Before new applications go into production, data-driven tests are essential to ensure the quality of software and applications. For these tesings we have built a test data generator.

Personal data is a core element of the entire business in many industries, e.g. insurance, banking and of course retail. The sensitive and highly-differentiated information stored here cannot be used for testing for data protection reasons. Instead, synthetic data is often used, the structure of which usually does not reflect the original data stock.

This means that realistic test conditions cannot be created. The result is significantly higher costs, because fixinings have to be installed during operation. In the worst case, this can even lead to acceptance problems among users and customers.

What is needed instead is test data that is realistic and representative of the overall data stock. However, the creation of such test data means a lot of work in many cases, because dependencies have to be preserved, data types must not change, outliers need attention, personal data should not be used without pseudonomization, and so on.
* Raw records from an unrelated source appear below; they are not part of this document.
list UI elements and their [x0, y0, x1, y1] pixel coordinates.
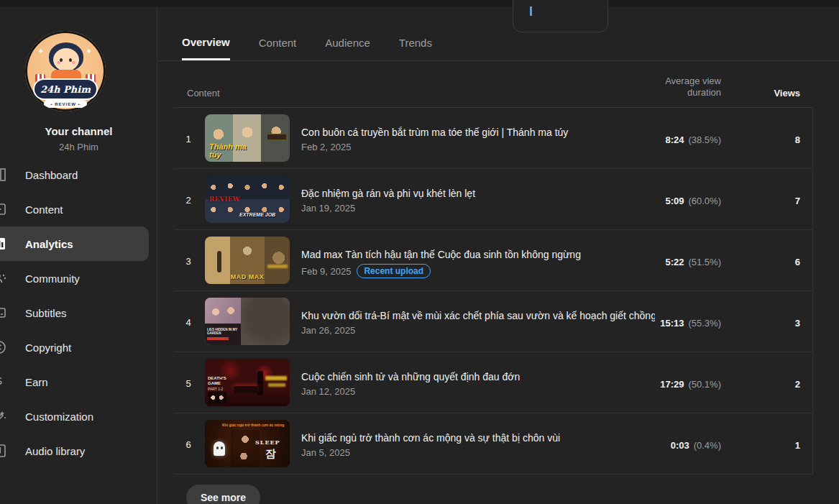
average-view-duration-cell: 15:13(55.3%) — [660, 318, 721, 329]
thumbnail-review-text: REVIEW — [209, 196, 240, 203]
video-title[interactable]: Đặc nhiệm gà rán và phi vụ khét lèn lẹt — [301, 188, 655, 199]
copyright-icon — [0, 339, 7, 355]
rank: 2 — [174, 195, 203, 206]
channel-name: 24h Phim — [0, 142, 157, 152]
video-date: Jan 12, 2025 — [301, 386, 355, 397]
views-cell: 1 — [795, 440, 800, 451]
video-thumbnail[interactable]: LIES HIDDEN IN MY GARDEN — [205, 298, 290, 345]
thumbnail-caption: MAD MAX — [229, 273, 265, 280]
ghost-icon — [214, 441, 225, 456]
table-row[interactable]: 6 Khi giấc ngủ trở thành cơn ác mộng SLE… — [174, 413, 812, 475]
average-view-duration-cell: 0:03(0.4%) — [671, 440, 721, 451]
see-more-button[interactable]: See more — [186, 485, 260, 504]
views-cell: 8 — [795, 134, 800, 145]
average-view-duration-cell: 17:29(50.1%) — [660, 379, 721, 390]
earn-icon — [0, 374, 7, 390]
tab-overview[interactable]: Overview — [182, 7, 230, 60]
table-row[interactable]: 5 DEATH'S GAME PART 1-2 Cuộc chiến sinh … — [174, 352, 812, 413]
video-thumbnail[interactable]: MAD MAX — [205, 237, 290, 284]
audio-library-icon — [0, 443, 7, 459]
sidebar-item-subtitles[interactable]: Subtitles — [0, 295, 149, 330]
tab-trends[interactable]: Trends — [399, 7, 432, 60]
avatar-ribbon-text: • REVIEW • — [50, 102, 80, 106]
video-title[interactable]: Mad max Tàn tích hậu tận thế Cuộc đua si… — [301, 249, 655, 260]
recent-upload-badge: Recent upload — [357, 264, 431, 278]
dashboard-icon — [0, 167, 7, 183]
views-cell: 3 — [795, 318, 800, 329]
table-row[interactable]: 1 Thành ma túy Con buôn cá truyền bắt tr… — [174, 108, 812, 169]
thumbnail-caption: Thành ma túy — [209, 143, 251, 159]
star-icon: ✦ — [37, 47, 44, 56]
sidebar-item-label: Audio library — [25, 445, 85, 457]
sidebar-item-label: Customization — [25, 411, 93, 423]
tab-content[interactable]: Content — [259, 7, 297, 60]
subtitles-icon — [0, 305, 7, 321]
table-row[interactable]: 4 LIES HIDDEN IN MY GARDEN Khu vườn dối … — [174, 291, 812, 352]
views-cell: 7 — [795, 196, 800, 206]
video-title[interactable]: Cuộc chiến sinh tử và những quyết định đ… — [301, 371, 655, 382]
sidebar-item-label: Content — [25, 203, 63, 216]
channel-avatar[interactable]: ✦ ✦ 24h Phim • REVIEW • — [25, 31, 106, 111]
video-thumbnail[interactable]: DEATH'S GAME PART 1-2 — [205, 359, 290, 406]
analytics-icon — [0, 236, 7, 252]
video-thumbnail[interactable]: REVIEW EXTREME JOB — [205, 175, 290, 223]
thumbnail-caption: EXTREME JOB — [239, 212, 275, 217]
sidebar-item-community[interactable]: Community — [0, 261, 149, 295]
sidebar-item-earn[interactable]: Earn — [0, 365, 149, 399]
average-view-duration-cell: 5:09(60.0%) — [665, 196, 721, 206]
video-thumbnail[interactable]: Thành ma túy — [205, 114, 290, 162]
table-column-divider — [812, 108, 813, 475]
star-icon: ✦ — [86, 47, 92, 56]
rank: 4 — [174, 317, 203, 328]
thumbnail-caption-2: PART 1-2 — [208, 387, 223, 391]
sidebar-item-content[interactable]: Content — [0, 192, 149, 226]
rank: 3 — [174, 256, 203, 267]
thumbnail-caption: LIES HIDDEN IN MY GARDEN — [207, 328, 240, 335]
sidebar-item-copyright[interactable]: Copyright — [0, 330, 149, 365]
views-cell: 2 — [795, 379, 800, 390]
average-view-duration-cell: 5:22(51.5%) — [665, 257, 721, 267]
views-cell: 6 — [795, 257, 800, 267]
video-thumbnail[interactable]: Khi giấc ngủ trở thành cơn ác mộng SLEEP… — [205, 420, 290, 467]
thumbnail-top-text: Khi giấc ngủ trở thành cơn ác mộng — [222, 423, 287, 427]
sidebar-item-dashboard[interactable]: Dashboard — [0, 157, 149, 192]
customization-icon — [0, 408, 7, 424]
video-date: Jan 26, 2025 — [301, 325, 355, 336]
content-icon — [0, 201, 7, 217]
analytics-tab-bar: Overview Content Audience Trends — [158, 7, 839, 61]
community-icon — [0, 270, 7, 286]
video-title[interactable]: Khi giấc ngủ trở thành cơn ác mộng và sự… — [301, 432, 655, 444]
rank: 5 — [174, 378, 203, 389]
sidebar-item-label: Community — [25, 272, 80, 285]
thumbnail-korean-text: 잠 — [265, 447, 276, 461]
sidebar-item-audio-library[interactable]: Audio library — [0, 434, 149, 468]
video-title[interactable]: Khu vườn dối trá-Bí mật về mùi xác chết … — [301, 310, 655, 321]
sidebar-item-label: Analytics — [25, 238, 73, 250]
avatar-ribbon: • REVIEW • — [44, 100, 87, 108]
video-title[interactable]: Con buôn cá truyền bắt trùm ma tóe thế g… — [301, 127, 655, 138]
table-row[interactable]: 2 REVIEW EXTREME JOB Đặc nhiệm gà rán và… — [174, 169, 812, 230]
table-row[interactable]: 3 MAD MAX Mad max Tàn tích hậu tận thế C… — [174, 230, 812, 291]
sidebar-item-analytics[interactable]: Analytics — [0, 226, 149, 261]
video-date: Jan 19, 2025 — [301, 203, 355, 214]
sidebar-item-label: Copyright — [25, 342, 71, 354]
avatar-face — [53, 48, 79, 71]
sidebar-item-label: Subtitles — [25, 307, 67, 319]
video-date: Jan 5, 2025 — [301, 447, 350, 458]
column-header-content[interactable]: Content — [187, 88, 220, 98]
column-header-average-view-duration[interactable]: Average view duration — [665, 75, 721, 98]
avatar-script-text: 24h Phim — [40, 84, 91, 95]
sidebar-item-label: Earn — [25, 376, 48, 388]
sidebar-item-customization[interactable]: Customization — [0, 399, 149, 434]
column-header-views[interactable]: Views — [774, 88, 800, 98]
sidebar-item-label: Dashboard — [25, 169, 78, 181]
rank: 1 — [174, 134, 203, 145]
video-date: Feb 9, 2025 — [301, 266, 351, 277]
your-channel-label: Your channel — [0, 125, 157, 137]
rank: 6 — [174, 439, 203, 450]
video-date: Feb 2, 2025 — [301, 142, 351, 152]
tab-audience[interactable]: Audience — [325, 7, 370, 60]
table-header: Content Average view duration Views — [174, 61, 812, 108]
sidebar: ✦ ✦ 24h Phim • REVIEW • Your channel 24h… — [0, 7, 157, 504]
thumbnail-caption: DEATH'S GAME — [208, 376, 237, 386]
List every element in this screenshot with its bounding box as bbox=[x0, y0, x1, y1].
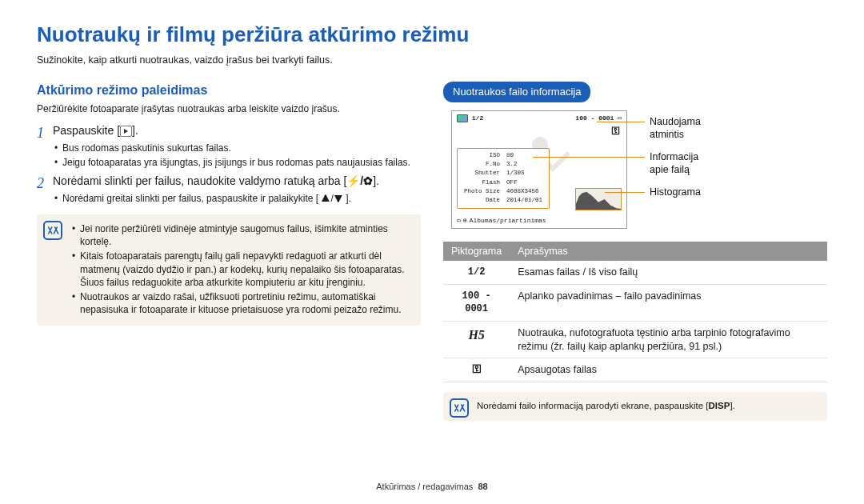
icon-cell: ⚿ bbox=[443, 358, 510, 382]
zoom-out-icon: ▭ bbox=[457, 217, 461, 226]
note-icon bbox=[43, 221, 62, 240]
callout-memory: Naudojama atmintis bbox=[650, 115, 701, 142]
page-footer: Atkūrimas / redagavimas 88 bbox=[0, 481, 864, 493]
footer-section: Atkūrimas / redagavimas bbox=[376, 482, 473, 491]
disp-key-icon: DISP bbox=[709, 400, 730, 413]
step-2: 2 Norėdami slinkti per failus, naudokite… bbox=[37, 174, 421, 206]
zoom-in-icon: ⊕ bbox=[463, 217, 467, 226]
desc-cell: Nuotrauka, nufotografuota tęstinio arba … bbox=[510, 321, 827, 358]
page-subtitle: Sužinokite, kaip atkurti nuotraukas, vai… bbox=[37, 54, 827, 67]
icon-cell: 100 - 0001 bbox=[443, 285, 510, 321]
lock-icon: ⚿ bbox=[611, 126, 620, 138]
table-row: 100 - 0001Aplanko pavadinimas – failo pa… bbox=[443, 285, 827, 321]
callout-histogram: Histograma bbox=[650, 186, 701, 199]
tip-before: Norėdami failo informaciją parodyti ekra… bbox=[477, 401, 709, 410]
photo-thumb-icon bbox=[457, 114, 468, 122]
desc-cell: Esamas failas / Iš viso failų bbox=[510, 261, 827, 284]
page-title: Nuotraukų ir filmų peržiūra atkūrimo rež… bbox=[37, 21, 827, 49]
section-subheading: Peržiūrėkite fotoaparate įrašytas nuotra… bbox=[37, 102, 421, 115]
memory-card-icon: ▭ bbox=[618, 114, 622, 122]
playback-button-icon bbox=[120, 126, 132, 137]
tip-after: ]. bbox=[730, 401, 734, 410]
th-desc: Aprašymas bbox=[510, 242, 827, 262]
desc-cell: Apsaugotas failas bbox=[510, 358, 827, 382]
lcd-counter: 1/2 bbox=[472, 114, 483, 122]
info-pill: Nuotraukos failo informacija bbox=[443, 82, 590, 102]
table-row: 1/2Esamas failas / Iš viso failų bbox=[443, 261, 827, 284]
lcd-screen: 1/2 100 - 0001 ▭ ⚿ ISO80 F.No3.2 bbox=[451, 110, 627, 229]
icon-cell: H5 bbox=[443, 321, 510, 358]
step1-bullet-1: Bus rodomas paskutinis sukurtas failas. bbox=[53, 142, 421, 154]
left-column: Atkūrimo režimo paleidimas Peržiūrėkite … bbox=[37, 82, 421, 421]
step-number: 1 bbox=[37, 123, 53, 170]
icon-legend-table: Piktograma Aprašymas 1/2Esamas failas / … bbox=[443, 242, 827, 383]
note-bullet-1: Jei norite peržiūrėti vidinėje atmintyje… bbox=[70, 222, 411, 248]
step2-bullet-1: Norėdami greitai slinkti per failus, pas… bbox=[53, 192, 421, 205]
step1-text-after: ]. bbox=[132, 124, 138, 137]
lcd-diagram: 1/2 100 - 0001 ▭ ⚿ ISO80 F.No3.2 bbox=[451, 110, 643, 229]
callout-fileinfo: Informacija apie failą bbox=[650, 150, 698, 178]
step1-bullet-2: Jeigu fotoaparatas yra išjungtas, jis įs… bbox=[53, 156, 421, 169]
icon-cell: 1/2 bbox=[443, 261, 510, 284]
table-row: ⚿Apsaugotas failas bbox=[443, 358, 827, 382]
note-icon bbox=[450, 398, 469, 418]
step-number: 2 bbox=[37, 174, 53, 206]
step-1: 1 Paspauskite []. Bus rodomas paskutinis… bbox=[37, 123, 421, 170]
right-column: Nuotraukos failo informacija 1/2 100 - 0… bbox=[443, 82, 827, 421]
desc-cell: Aplanko pavadinimas – failo pavadinimas bbox=[510, 285, 827, 321]
step2-text-after: ]. bbox=[373, 174, 379, 187]
step1-text-before: Paspauskite [ bbox=[53, 124, 120, 137]
section-heading: Atkūrimo režimo paleidimas bbox=[37, 82, 421, 99]
step2-text-before: Norėdami slinkti per failus, naudokite v… bbox=[53, 174, 346, 187]
th-icon: Piktograma bbox=[443, 242, 510, 262]
flash-macro-icon: ⚡/✿ bbox=[346, 174, 373, 187]
footer-page: 88 bbox=[478, 482, 487, 491]
table-row: H5Nuotrauka, nufotografuota tęstinio arb… bbox=[443, 321, 827, 358]
lcd-bottom-label: Albumas/priartinimas bbox=[470, 217, 546, 226]
note-bullet-2: Kitais fotoaparatais parengtų failų gali… bbox=[70, 250, 411, 289]
note-box: Jei norite peržiūrėti vidinėje atmintyje… bbox=[37, 214, 421, 326]
lcd-folder: 100 - 0001 bbox=[575, 114, 614, 122]
tip-box: Norėdami failo informaciją parodyti ekra… bbox=[443, 392, 827, 421]
note-bullet-3: Nuotraukos ar vaizdo rašai, užfiksuoti p… bbox=[70, 290, 411, 316]
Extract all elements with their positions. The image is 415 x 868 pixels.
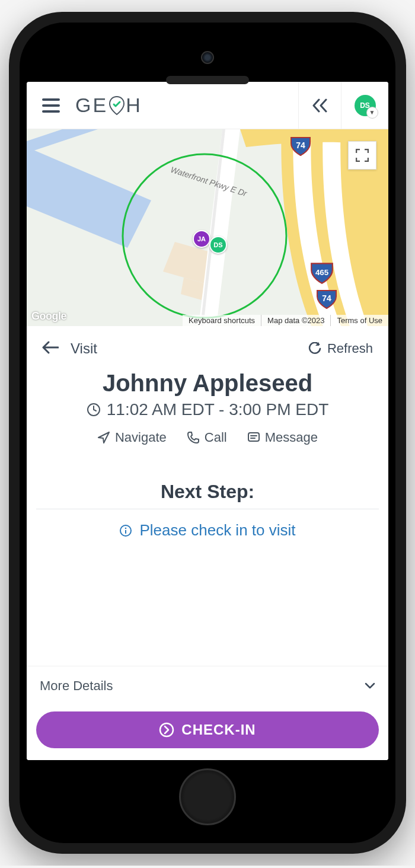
svg-text:74: 74 xyxy=(322,293,331,303)
svg-rect-18 xyxy=(125,530,126,534)
call-button[interactable]: Call xyxy=(187,430,227,445)
message-icon xyxy=(247,431,260,444)
next-step-title: Next Step: xyxy=(27,481,388,509)
svg-rect-1 xyxy=(42,104,60,107)
logo-text-left: GE xyxy=(75,94,108,117)
patient-name: Johnny Appleseed xyxy=(27,370,388,397)
action-row: Navigate Call Messag xyxy=(27,430,388,445)
map-attribution: Keyboard shortcuts Map data ©2023 Terms … xyxy=(183,315,388,326)
app-logo: GE H xyxy=(75,94,142,117)
fullscreen-icon xyxy=(356,149,369,162)
chevron-down-icon: ▼ xyxy=(366,107,378,119)
back-button[interactable] xyxy=(42,341,59,356)
phone-home-button xyxy=(179,768,236,825)
svg-text:465: 465 xyxy=(315,268,329,277)
next-step-message-row: Please check in to visit xyxy=(27,521,388,540)
arrow-left-icon xyxy=(42,341,59,354)
svg-text:74: 74 xyxy=(296,141,305,150)
highway-shield-icon: 465 xyxy=(310,261,334,285)
svg-point-19 xyxy=(160,723,173,736)
clock-icon xyxy=(87,403,101,417)
call-label: Call xyxy=(205,430,227,445)
logo-pin-icon xyxy=(109,96,124,115)
map-pin-label: DS xyxy=(213,241,222,248)
map-pin-label: JA xyxy=(197,235,206,242)
message-button[interactable]: Message xyxy=(247,430,318,445)
navigate-label: Navigate xyxy=(115,430,167,445)
next-step-message: Please check in to visit xyxy=(139,521,295,540)
map-data-label: Map data ©2023 xyxy=(261,315,330,326)
navigate-button[interactable]: Navigate xyxy=(97,430,167,445)
map-fullscreen-button[interactable] xyxy=(348,141,376,170)
message-label: Message xyxy=(265,430,318,445)
more-details-toggle[interactable]: More Details xyxy=(27,666,388,706)
map-pin-patient[interactable]: JA xyxy=(193,230,210,248)
avatar: DS ▼ xyxy=(355,95,376,116)
map-shortcuts-link[interactable]: Keyboard shortcuts xyxy=(183,315,261,326)
navigate-icon xyxy=(97,431,110,444)
svg-rect-2 xyxy=(42,110,60,113)
highway-shield-icon: 74 xyxy=(316,288,337,309)
map-google-logo: Google xyxy=(31,310,66,323)
double-chevron-left-icon xyxy=(312,98,328,113)
logo-text-right: H xyxy=(126,94,142,117)
refresh-icon xyxy=(308,342,321,355)
checkin-button[interactable]: CHECK-IN xyxy=(36,711,379,748)
svg-point-17 xyxy=(125,527,127,529)
checkin-label: CHECK-IN xyxy=(181,722,256,738)
phone-camera xyxy=(201,51,214,64)
svg-rect-0 xyxy=(42,98,60,101)
map-area[interactable]: Waterfront Pkwy E Dr 74 465 74 JA xyxy=(27,129,388,326)
checkin-icon xyxy=(159,722,174,738)
phone-speaker xyxy=(166,76,249,84)
map-pin-user[interactable]: DS xyxy=(209,236,227,254)
collapse-button[interactable] xyxy=(298,82,341,129)
visit-title: Visit xyxy=(71,340,97,357)
visit-header-row: Visit Refresh xyxy=(27,326,388,364)
visit-content: Visit Refresh Johnny Appleseed xyxy=(27,326,388,760)
phone-icon xyxy=(187,431,200,444)
visit-time-row: 11:02 AM EDT - 3:00 PM EDT xyxy=(27,400,388,419)
svg-rect-13 xyxy=(248,433,259,441)
chevron-down-icon xyxy=(365,682,375,690)
app-screen: GE H xyxy=(27,82,388,760)
hamburger-icon xyxy=(42,98,60,113)
refresh-label: Refresh xyxy=(327,341,373,356)
top-bar: GE H xyxy=(27,82,388,129)
phone-inner: GE H xyxy=(20,23,395,843)
more-details-label: More Details xyxy=(40,678,113,694)
user-menu[interactable]: DS ▼ xyxy=(341,82,388,129)
divider xyxy=(36,509,379,509)
menu-button[interactable] xyxy=(27,98,75,113)
info-icon xyxy=(119,524,132,537)
phone-frame: GE H xyxy=(9,12,406,854)
visit-time-text: 11:02 AM EDT - 3:00 PM EDT xyxy=(107,400,329,419)
refresh-button[interactable]: Refresh xyxy=(308,341,373,356)
highway-shield-icon: 74 xyxy=(290,135,311,157)
map-terms-link[interactable]: Terms of Use xyxy=(330,315,388,326)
Therefore, we have developed a test data generator that creates a representative sample from a large original data set and then pseudonomizes it..

Two different sampling methods can be selected, which we have evaluated in advance using statistical methods. Furthermore, different pseudonomizations are available. Finally, a download of the test data and a short report, with a comparison of the original and test data, are provided.

Currently, we have deployed the entire system as an on-demand site using Azure Functions. This means that when demand is high, more resources are kept available for as long as necessary. When demand drops, resources are reduced again. Therefore, loading the page can sometimes take a few seconds.

We are still in the testing phase of the test data generator.